Extracted page text data:
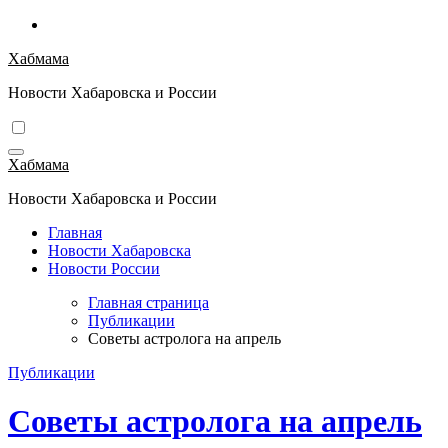
Перейти
к
Хабмама
содержимому
Новости Хабаровска и России
Хабмама
Новости Хабаровска и России
Главная
Новости Хабаровска
Новости России
Главная страница
Публикации
Советы астролога на апрель
Публикации
Советы астролога на апрель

What the task asks:
Only the line that contains "Главная страница" and the lines after it, through the end of the data above, are to be repeated exactly.

Reply to the task:
Главная страница
Публикации
Советы астролога на апрель
Публикации
Советы астролога на апрель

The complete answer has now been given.